## What the task requires
Your answer must be the full listing below, repeated exactly, with no pictures in it.

## Material provided
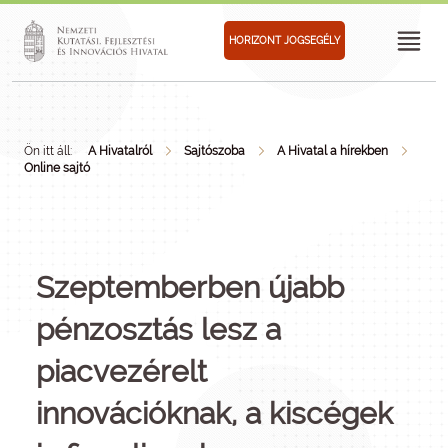
HORIZONT JOGSEGÉLY
Ön itt áll:
A Hivatalról
Sajtószoba
A Hivatal a hírekben
Online sajtó
Szeptemberben újabb
pénzosztás lesz a
piacvezérelt
innovációknak, a kiscégek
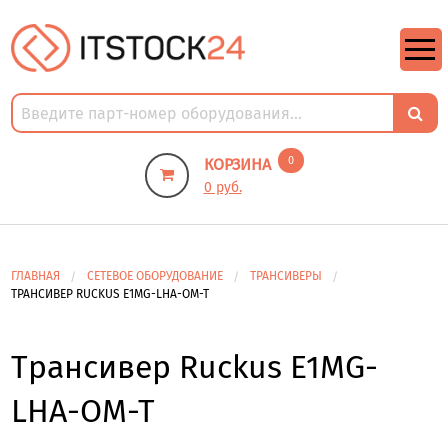
https://m9.by/elektronika/kompuytery/komplektuysie-dly-pk/
https://m9.by/elektronika/kompuytery/komplektuysie-dly-pk/
комплектующие для пк цены
Комплектующие для компьютера
0
КОРЗИНА
0 руб.
ГЛАВНАЯ
СЕТЕВОЕ ОБОРУДОВАНИЕ
ТРАНСИВЕРЫ
ТРАНСИВЕР RUCKUS E1MG-LHA-OM-T
Трансивер Ruckus E1MG-
LHA-OM-T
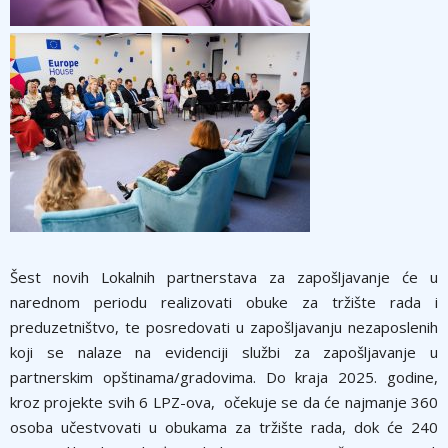
Šest novih Lokalnih partnerstava za zapošljavanje će u
narednom periodu realizovati obuke za tržište rada i
preduzetništvo, te posredovati u zapošljavanju nezaposlenih
koji se nalaze na evidenciji službi za zapošljavanje u
partnerskim opštinama/gradovima. Do kraja 2025. godine,
kroz projekte svih 6 LPZ-ova, očekuje se da će najmanje 360
osoba učestvovati u obukama za tržište rada, dok će 240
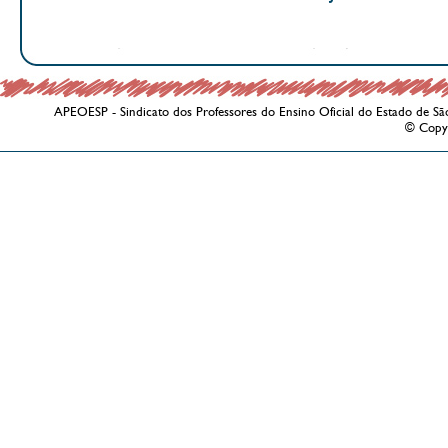
APEOESP - Sindicato dos Professores do Ensino Oficial do Estado de Sã
© Copy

## Answer below
HORIZONT JOGSEGÉLY
Ön itt áll:
A Hivatalról
Sajtószoba
A Hivatal a hírekben
Online sajtó
Szeptemberben újabb
pénzosztás lesz a
piacvezérelt
innovációknak, a kiscégek
https://m9.by/elektronika/kompuytery/komplektuysie-dly-pk/
https://m9.by/elektronika/kompuytery/komplektuysie-dly-pk/
комплектующие для пк цены
Комплектующие для компьютера
0
КОРЗИНА
0 руб.
ГЛАВНАЯ
СЕТЕВОЕ ОБОРУДОВАНИЕ
ТРАНСИВЕРЫ
ТРАНСИВЕР RUCKUS E1MG-LHA-OM-T
Трансивер Ruckus E1MG-
LHA-OM-T
Šest novih Lokalnih partnerstava za zapošljavanje će u
narednom periodu realizovati obuke za tržište rada i
preduzetništvo, te posredovati u zapošljavanju nezaposlenih
koji se nalaze na evidenciji službi za zapošljavanje u
partnerskim opštinama/gradovima. Do kraja 2025. godine,
kroz projekte svih 6 LPZ-ova, očekuje se da će najmanje 360
osoba učestvovati u obukama za tržište rada, dok će 240
APEOESP - Sindicato dos Professores do Ensino Oficial do Estado de Sã
© Copy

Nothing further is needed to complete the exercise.